Soldier, 22, Dies: "I Feel Like We're Fighting Ghosts"
From the SF Chronicle:
Pfc. James Coon was under consideration for a Bronze Star after risking his own life in an attempt to save two wounded Army buddies after their unit was hit by a bomb in Iraq. Now, the honor would have to be awarded posthumously.
Coon, 22, who grew up in Walnut Creek, died in Balad, Iraq, on Wednesday after an improvised explosive device detonated near his vehicle.
His death came less than three weeks after his unit was hit by a pair of bombs as it returned from a patrol in Baghdad. On March 15, he ran from his vehicle without protection or a weapon and put tourniquets on two wounded soldiers, but they and four others in the unit died.
"It really disturbed him," his stepmother, Marie Coon, 46, whom Coon considered his mother, said Friday.
In an e-mail to his family a day after the incident, her son wrote, "Everyone is calling me a hero, but all I did was what I thought was right. I wanna come home so bad. I don't wanna play Army any more." But he added, "Ima do what I have to do to stay alive out here, but if I have to, I will risk everything for my buddies out here." Even before then, Coon had told his mother that he didn't believe the military presence was "doing a lot of good," she said.
Coon, a 2003 graduate of Las Lomas High School in Walnut Creek, enlisted in the Army before his 21st birthday and was assigned to the 1st Battalion, 8th Cavalry Regiment, 2nd Brigade, 1st Cavalry Division, Fort Hood, Texas. He was deployed to Iraq in October.

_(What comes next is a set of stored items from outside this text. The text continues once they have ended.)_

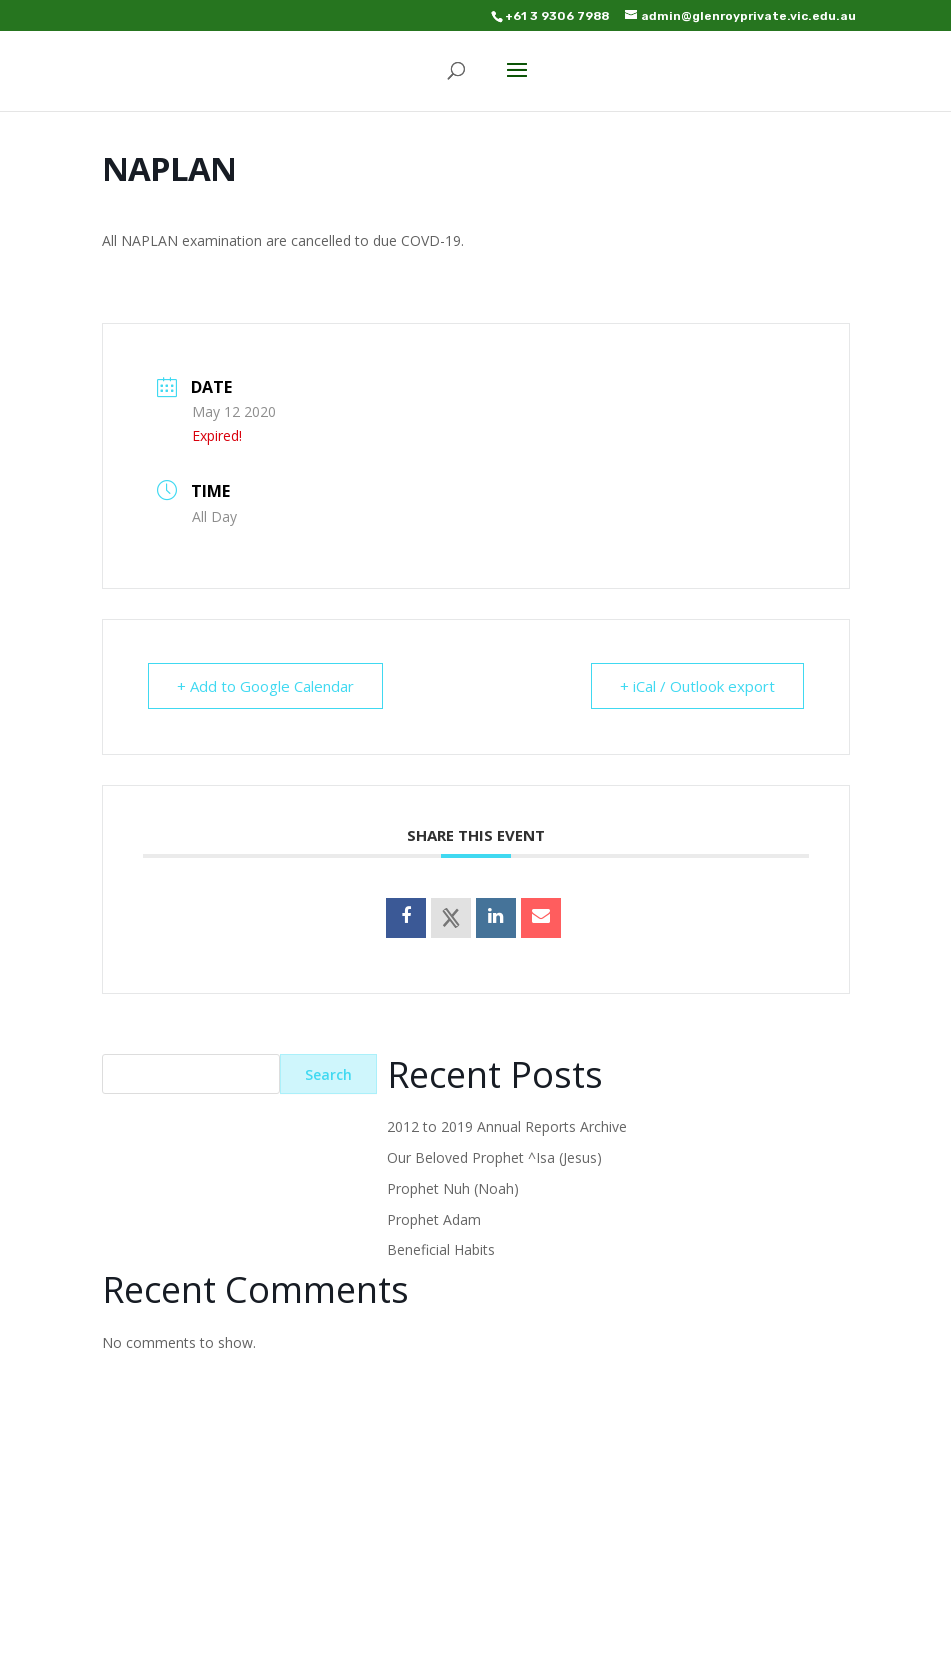 The height and width of the screenshot is (1654, 951). Describe the element at coordinates (507, 1126) in the screenshot. I see `2012 to 2019 Annual Reports Archive` at that location.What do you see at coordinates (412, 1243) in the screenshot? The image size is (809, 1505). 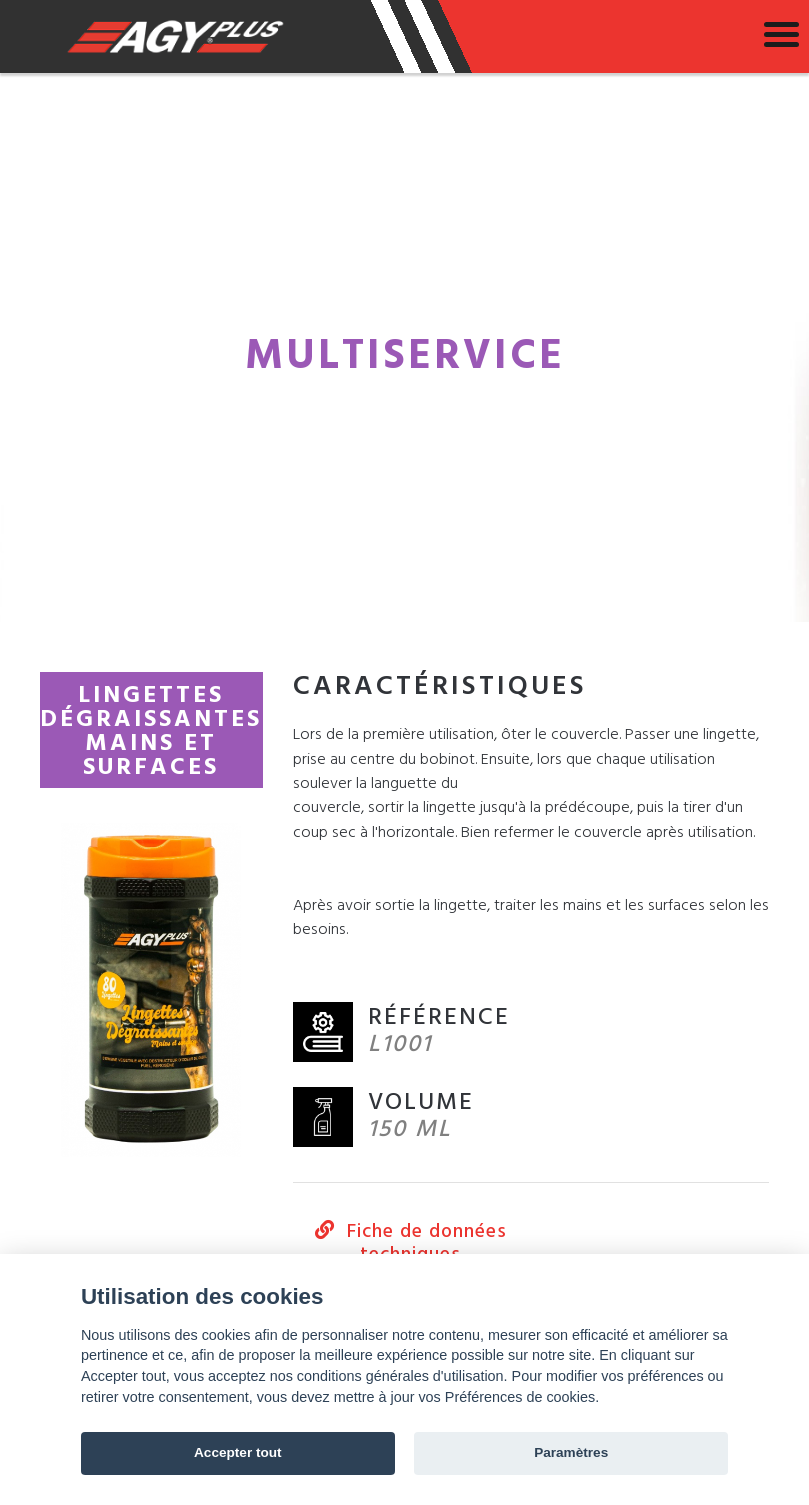 I see `Fiche de données techniques` at bounding box center [412, 1243].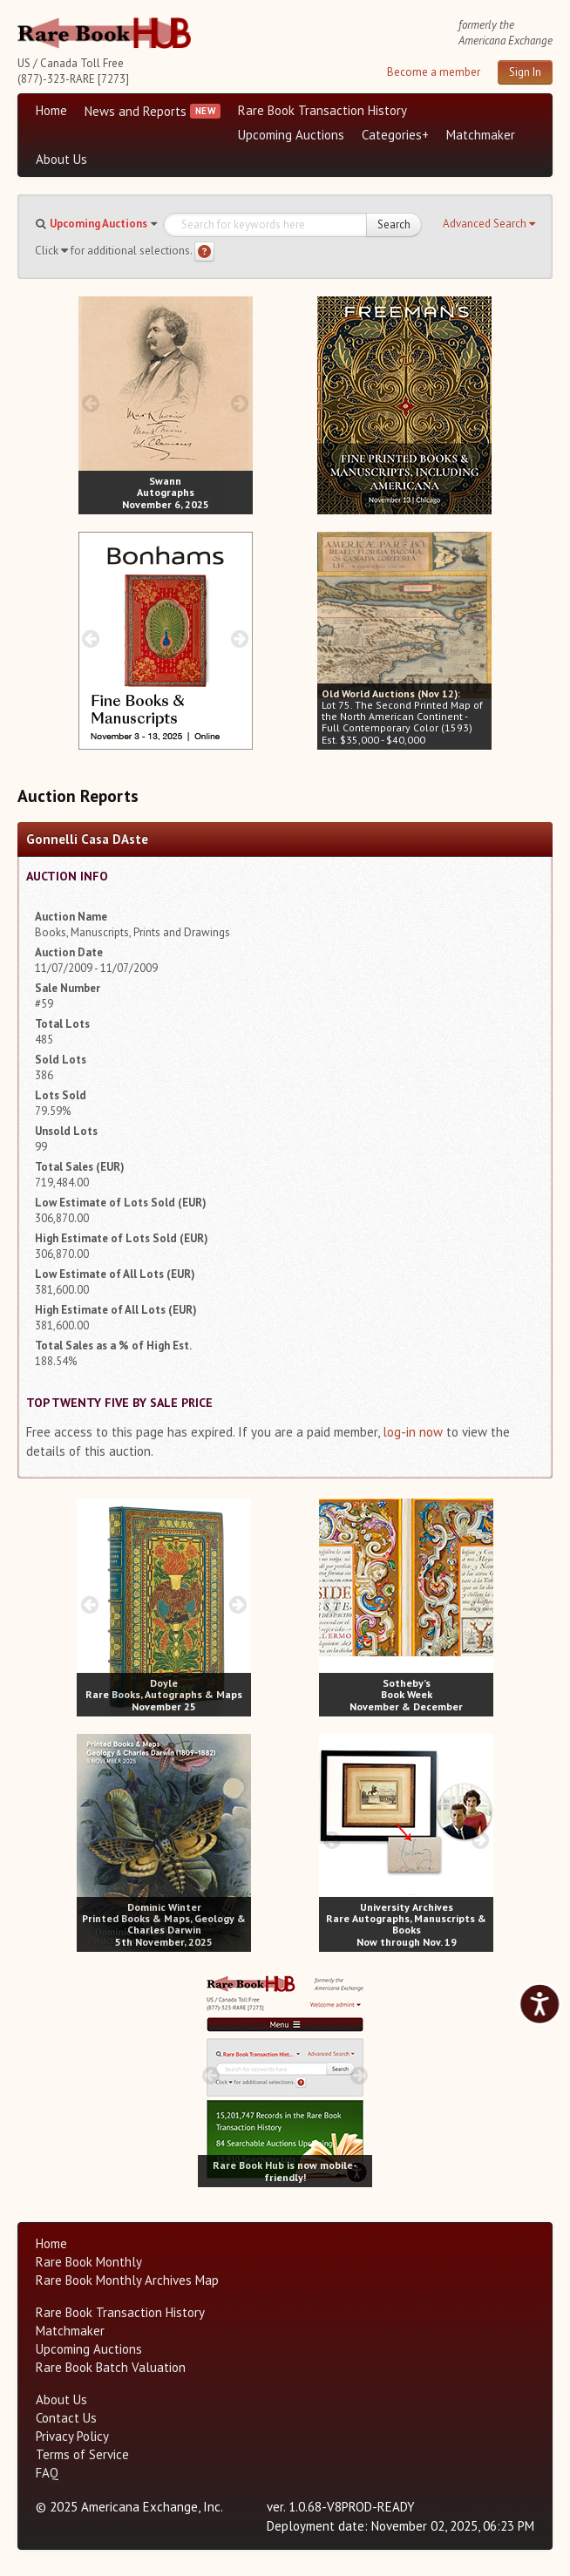 Image resolution: width=570 pixels, height=2576 pixels. What do you see at coordinates (61, 159) in the screenshot?
I see `About Us` at bounding box center [61, 159].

"I'm very proud of my son," said Jim Coon, 49. "I would like everybody to support our troops." But he added, "I don't support the government and what they're doing with this war. I don't believe the war is right."
Coon said his son recently told him about what he regarded as an unseen enemy: "Dad, I feel like we're fighting ghosts. There's nobody out there to fight."
The couple spoke at their Walnut Creek home Friday as their son's beloved rottweiler, Tyson, sat at their feet. When two Army officials came Wednesday to notify the family about their son's death, Jim Coon said he began shouting and crying, "No, this ain't happening." The dog, who has "not a mean bone in his body," growled menacingly at the men, Jim Coon said.